The southern part of the fire progressed eastward overnight, but there was no heat detected in the formerly threatened parts of Carmel Highlands and Rancho San Carlos. There is a hot spot near White Rock, which may be a back burn.
It is now a little over three miles from Cachagua:
Overlaying the dozer map as of midnight the night before last, you can see that it is still some distance from the completed and planned fire breaks, except for the ones to the west that it overran yesterday:
XXX’s are completed fire breaks. XOXO’s are planned ones, as of 0100 7/29. Again, thanks to Big Sur Kate for the map.

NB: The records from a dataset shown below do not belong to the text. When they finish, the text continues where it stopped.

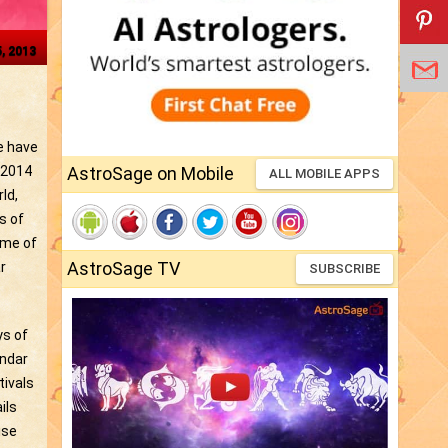
5, 2013
we have
 2014
AstroSage on Mobile
ALL MOBILE APPS
ld,
s of
ome of
AstroSage TV
r
SUBSCRIBE
ys of
endar
tivals
ils
ise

I will repeat myself here, so those of you who know everything there is to know about reading MODIS maps can move on. The size of the square represents the nominal margin of error. The fire could be anywhere in the square, not just at the center. Dark red squares were detected less than six hours before the data set was created. Light red squares were detected less than twelve hours before the data set was created. Orange squares were detected less than 24 hours before the data set was created. Yellow squares were detected less than six days before the data set was created. Since the fire is now over six days old, some of the early detections have dropped off the map. MODIS makes mistakes, sometimes missing outbreaks, and sometime misplacing them outside the nominal margin of error. It is also a snapshot of the activity at the time the satellite is overhead, and will definitely miss flare ups between passes. MODIS can’t tell the difference between wildfires and intentional back burns.
Cal Fire stats as of 0700: 33,668 acres, still 15% contained.